===== DATA =====

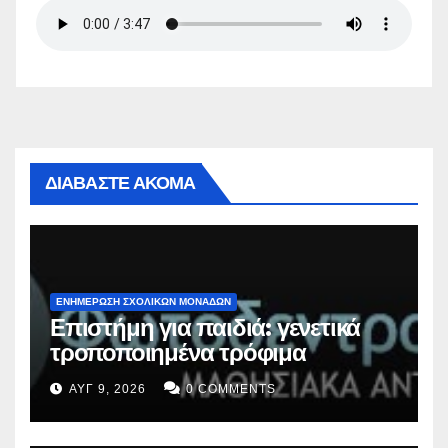
ΔΙΑΒΑΣΤΕ ΑΚΟΜΑ
ΕΝΗΜΕΡΩΣΗ ΣΧΟΛΙΚΩΝ ΜΟΝΑΔΩΝ
Επιστήμη για παιδιά: γενετικά
τροποποιημένα τρόφιμα
ΑΥΓ 9, 2026
0 COMMENTS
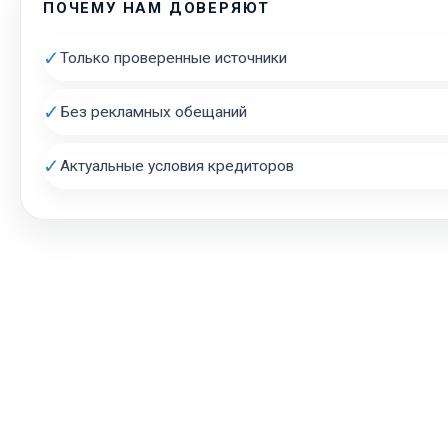
ПОЧЕМУ НАМ ДОВЕРЯЮТ
✓
Только проверенные источники
✓
Без рекламных обещаний
✓
Актуальные условия кредиторов
АВТОЗАЛОГ.ИНФО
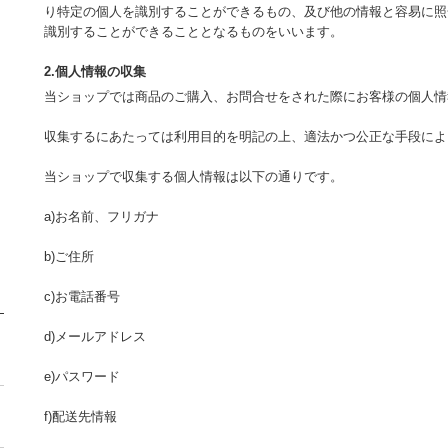
り特定の個人を識別することができるもの、及び他の情報と容易に照
識別することができることとなるものをいいます。
2.個人情報の収集
当ショップでは商品のご購入、お問合せをされた際にお客様の個人情
収集するにあたっては利用目的を明記の上、適法かつ公正な手段によ
当ショップで収集する個人情報は以下の通りです。
a)お名前、フリガナ
b)ご住所
c)お電話番号
d)メールアドレス
e)パスワード
f)配送先情報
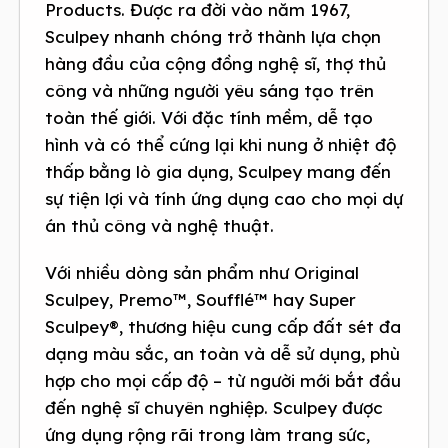
Products. Được ra đời vào năm 1967,
Sculpey nhanh chóng trở thành lựa chọn
hàng đầu của cộng đồng nghệ sĩ, thợ thủ
công và những người yêu sáng tạo trên
toàn thế giới. Với đặc tính mềm, dễ tạo
hình và có thể cứng lại khi nung ở nhiệt độ
thấp bằng lò gia dụng, Sculpey mang đến
sự tiện lợi và tính ứng dụng cao cho mọi dự
án thủ công và nghệ thuật.
Với nhiều dòng sản phẩm như Original
Sculpey, Premo™, Soufflé™ hay Super
Sculpey®, thương hiệu cung cấp đất sét đa
dạng màu sắc, an toàn và dễ sử dụng, phù
hợp cho mọi cấp độ – từ người mới bắt đầu
đến nghệ sĩ chuyên nghiệp. Sculpey được
ứng dụng rộng rãi trong làm trang sức,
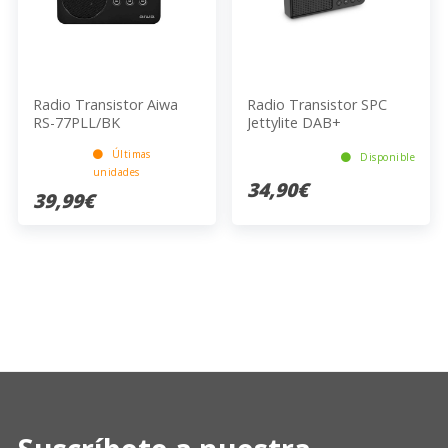
Radio Transistor Aiwa
Radio Transistor SPC
RS-77PLL/BK
Jettylite DAB+
Últimas
Disponible
unidades
34,90€
39,99€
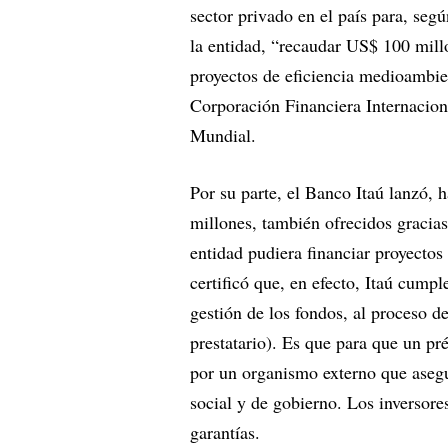
sector privado en el país para, seg
la entidad, “recaudar US$ 100 mill
proyectos de eficiencia medioambien
Corporación Financiera Internaciona
Mundial.
Por su parte, el Banco Itaú lanzó, 
millones, también ofrecidos gracias
entidad pudiera financiar proyecto
certificó que, en efecto, Itaú cumpl
gestión de los fondos, al proceso d
prestatario). Es que para que un pr
por un organismo externo que asegu
social y de gobierno. Los inversore
garantías.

=====

TASK PROMPT: Tell how many lines of the records above hold "Transistor", giving the number and nothing else.

SOLUTION TO THIS PROBLEM: 2